TASK BRIEF
Each line below is to be repeated exactly; any picture is to be left out.

Stored dataset items
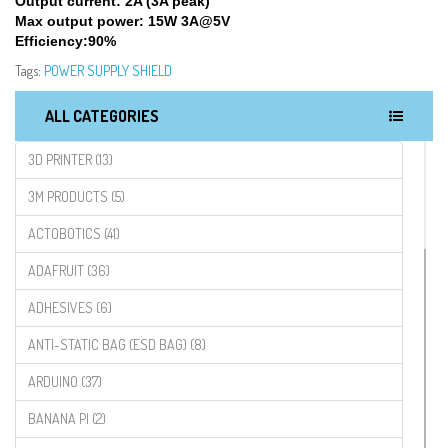
Output current: 2A (3A peak)
Max output power: 15W 3A@5V
Efficiency:90%
Tags:
POWER SUPPLY SHIELD
ALL CATEGORIES
3D PRINTER (13)
3M PRODUCTS (5)
ACTOBOTICS (41)
ADAFRUIT (36)
ADHESIVES (6)
ANTI-STATIC BAG (ESD BAG) (8)
ARDUINO (37)
BANANA PI (2)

SOLUTION BELOW
Output current: 2A (3A peak)
Max output power: 15W 3A@5V
Efficiency:90%
Tags:
POWER SUPPLY SHIELD
ALL CATEGORIES
3D PRINTER (13)
3M PRODUCTS (5)
ACTOBOTICS (41)
ADAFRUIT (36)
ADHESIVES (6)
ANTI-STATIC BAG (ESD BAG) (8)
ARDUINO (37)
BANANA PI (2)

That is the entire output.